I came across some unexpected behavior while troubleshooting a failing test the other day that took me long enough to figure out that I thought it was worth sharing here. I finally traced the failing test back to a SELECT statement in a stored procedure that was using the IN t-sql operator to exclude a certain set of values. Here’s a very simple example table to illustrate the issue: Customers CustomerId INT, NOT NULL, Primary Key CustomerName nvarchar(100) NOT NULL SalesRegionId INT NULL The ‘SalesRegionId’ column contains a number representing the sales region that the customer belongs to. This column is nullable because new customers get created all the time but assigning them to sales regions is a process that is handled by a regional manager on a periodic basis. For the purposes of this example, the Customers table currently has the following rows: CustomerId CustomerName SalesRegionId 1 Customer A 1 2 Customer B NULL 3 Customer C 4 4 Customer D 2 5 Customer E 3 How could we write a query against this table for all customers that are NOT in sales regions 2 or 4? You might try something like this: 1: SELECT
2: CustomerId,
3: CustomerName,
4: SalesRegionId
5: FROM Customers
6: WHERE SalesRegionId NOT IN (2,4)
Will this work? In short, no; at least not in the way that you might expect. Here’s what this query will return given the example data we’re working with:
CustomerId
CustomerName
SalesRegionId
1
Customer A
1
5
Customer E
5
I was expecting that this query would also return ‘Customer B’, since that customer has a NULL SalesRegionId. In my mind, having a customer with no sales region should be included in a set of customers that are not in sales regions 2 or 4.When I first started troubleshooting my issue I made note of the fact that this query should probably be re-written without the NOT IN clause, but I didn’t suspect that the NOT IN clause was actually the source of the issue. This particular query was only one minor piece in a much larger process that was being exercised via an automated integration test and I simply made a poor assumption that the NOT IN would work the way that I thought it should.

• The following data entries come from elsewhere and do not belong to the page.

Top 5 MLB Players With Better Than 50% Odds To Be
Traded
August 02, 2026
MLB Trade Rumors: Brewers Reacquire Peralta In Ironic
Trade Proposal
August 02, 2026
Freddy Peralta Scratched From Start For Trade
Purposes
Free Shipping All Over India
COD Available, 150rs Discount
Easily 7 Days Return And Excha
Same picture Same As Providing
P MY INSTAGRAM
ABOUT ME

So why doesn’t this work the way that I thought it should? From the MSDN documentation on the t-sql IN operator:
If the value of test_expression is equal to any value returned by subquery or is equal to any expression from the comma-separated list, the result value is TRUE; otherwise, the result value is FALSE.
Using NOT IN negates the subquery value or expression.

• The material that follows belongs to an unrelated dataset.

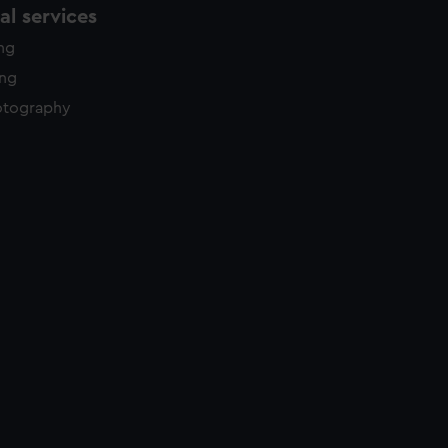
l services
ing
ing
otography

The key phrase out of that quote is, “… is equal to any expression from the comma-separated list…”. The NULL SalesRegionId isn’t included in the NOT IN because of how NULL values are handled in equality comparisons. From the MSDN documentation on ANSI_NULLS:
The SQL-92 standard requires that an equals (=) or not equal to (<>) comparison against a null value evaluates to FALSE. When SET ANSI_NULLS is ON, a SELECT statement using WHERE column_name = NULL returns zero rows even if there are null values in column_name. A SELECT statement using WHERE column_name <> NULL returns zero rows even if there are nonnull values in column_name.
In fact, the MSDN documentation on the IN operator includes the following blurb about using NULL values in IN sub-queries or expressions that are used with the IN operator:
Any null values returned by subquery or expression that are compared to test_expression using IN or NOT IN return UNKNOWN. Using null values in together with IN or NOT IN can produce unexpected results.

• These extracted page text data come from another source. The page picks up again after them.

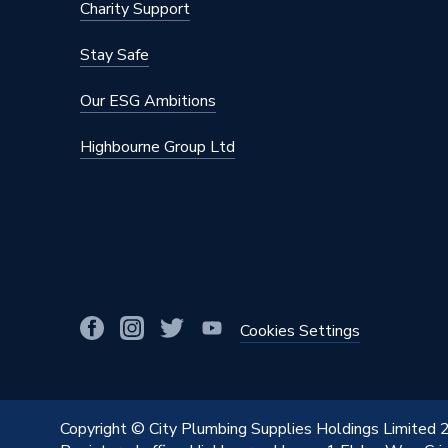
Charity Support
Stay Safe
Our ESG Ambitions
Highbourne Group Ltd
Cookies Settings
Copyright © City Plumbing Supplies Holdings Limited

If I were to include a ‘SET ANSI_NULLS OFF’ command right above my SELECT statement I would get ‘Customer B’ returned in the results, but that’s definitely not the right way to deal with this. We could re-write the query to explicitly include the NULL value in the WHERE clause:
1: SELECT
2: CustomerId,
3: CustomerName,
4: SalesRegionId
5: FROM Customers
6: WHERE (SalesRegionId NOT IN (2,4) OR SalesRegionId IS NULL)
This query works and properly includes ‘Customer B’ in the results, but I ultimately opted to re-write the query using a LEFT OUTER JOIN against a table variable containing all of the values that I wanted to exclude because, in my case, there could potentially be several hundred values to be excluded. If we were to apply the same refactoring to our simple sales region example we’d end up with:
1: DECLARE @regionsToIgnore TABLE (IgnoredRegionId INT)
2: INSERT @regionsToIgnore values (2),(4)
3:
4: SELECT
5: c.CustomerId,
6: c.CustomerName,
7: c.SalesRegionId
8: FROM Customers c
9: LEFT OUTER JOIN @regionsToIgnore r ON r.IgnoredRegionId = c.SalesRegionId
10: WHERE r.IgnoredRegionId IS NULL
By performing a LEFT OUTER JOIN from Customers to the @regionsToIgnore table variable we can simply exclude any rows where the IgnoredRegionId is null, as those represent customers that DO NOT appear in the ignored regions list. This approach will likely perform better if the number of sales regions to ignore gets very large and it also will correctly include any customers that do not yet have a sales region.